Scholars often lament the knowledge that might have been preserved if the great Library of Alexandria had been better protected against the ravages of time and marauding armies.
While the University of Virginia’s own scholarly record is markedly safer from ransacking Romans, by 2011, its digital collection faced a similar threat of steady extinction by way of technological obsolescence.
APTrust – more formally, the Academic Preservation Trust – is a massive, UVA-led initiative meant to remove that threat. Scholars have been creating digital-only materials on a regular basis since the early 1990s, but with every new advance in technology and huge growth in the volume of digital content, these materials are in danger of disappearing or becoming obsolete and inaccessible.
Over the last five years, APTrust has been building a large-scale solution that preserves digital scholarship by storing it across multiple technologies and physical locations.
“The idea for APTrust grew out of conversations between [former UVA Vice President and Chief Information Officer] James Hilton, [former University Librarian and Dean of Libraries] Karin Wittenborg and myself,” said Martha Sites, the current University Librarian, Dean of Libraries and executive lead of APTrust. “James was pursuing a national effort to look at what we call, ‘deep dark preservation.’”
“Deep dark preservation” refers to the multiple layers of protection needed to effectively archive a digital file and the technology it runs on for future use.
Together with Sites, Hilton and Wittenborg helped grow APTrust into a consortium of 17 like-minded universities committed to the creation and management of a digital preservation repository.
APTrust’s primary goal is to package and preserve information in a way that makes it accessible to future generations. Today, any records that UVA or its partner institutions wish to preserve are sent to library specialists who carefully label them with a range of searchable data markers.
“Figuring out how to identify a piece of scholarship so that others can find it later is a significant challenge that involves specific ways of describing it. In old library days, we used the term ‘cataloging.’ We call it ‘metadata’ now,” Program Director Chip German said.
After digital material has been properly described, the next challenge is to preserve it in a way that will remain readable in the years to come.
“Because of this, APTrust is really a phased thing,” German said. “We are working first on the things that we can absolutely address quickly; currently we’re addressing the preservation of the original digital material and the description of that material. The next problem we’re working really hard on is how to ensure that future researchers will have the tools to understand and interact with those digital materials.”
This means that APTrust’s next phase of work will include finding better ways to preserve the software that makes such digital materials accessible. One of the ways they can do this is by building an “emulation environment” where old software is still able to run in a virtual landscape. For example, as MP3 files are replaced by other forms of media storage in the future, APTrust may also develop and preserve emulation environments for them that allow players like iTunes and Windows Media Player to continue operating.
To date, APTrust has already preserved more than 16 terabytes of data from all its partner institutions.
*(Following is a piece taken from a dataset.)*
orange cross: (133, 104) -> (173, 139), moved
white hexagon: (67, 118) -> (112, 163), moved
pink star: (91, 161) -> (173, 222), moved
Due to its rapidly growing storage-space demands, the group currently uses Amazon Web Services to store and safeguard all of its contents. Every piece of data is protected through multiple levels of redundancy.
Once a new file is properly packaged and labeled at depositing institutions such as UVA, it’s saved at two separate Amazon data centers, one in Virginia and one in Oregon. Inside each center, a copy of the data is stored inside three separate “availability zones.” These zones have independent power supplies, environmental controls and network connections, so if one is disrupted, the others will remain unharmed. Additionally, the Virginia and Oregon centers use different technologies to store their data, so APTrust files are secured across multiple platforms.
“Bicoastal storage protects the data from being wiped out all at once by things like natural disasters or even terrorist attacks,” Sites said. “Storage across multiple platforms helps protect against the failure of future and modern technologies.”
After considering many similar services and the possibility of creating their own cloud service, APTrust chose to use Amazon Web Services at present because it was the most cost-effective and flexible option.
“Part of the APTrust design philosophy is that we want it to be portable,” Sites said. “If we have to use something other than Amazon, our technologies are quickly capable of migrating to some other service or local data center.”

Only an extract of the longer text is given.